-------- Records --------

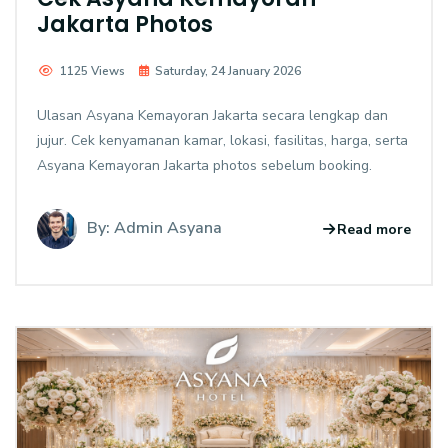
Jakarta Photos
1125 Views
Saturday, 24 January 2026
Ulasan Asyana Kemayoran Jakarta secara lengkap dan
jujur. Cek kenyamanan kamar, lokasi, fasilitas, harga, serta
Asyana Kemayoran Jakarta photos sebelum booking.
By: Admin Asyana
Read more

--------

*Assigned task*: Repeat the preceding records exactly but drop the images.

*Answer box*:
Jakarta Photos
1125 Views
Saturday, 24 January 2026
Ulasan Asyana Kemayoran Jakarta secara lengkap dan
jujur. Cek kenyamanan kamar, lokasi, fasilitas, harga, serta
Asyana Kemayoran Jakarta photos sebelum booking.
By: Admin Asyana
Read more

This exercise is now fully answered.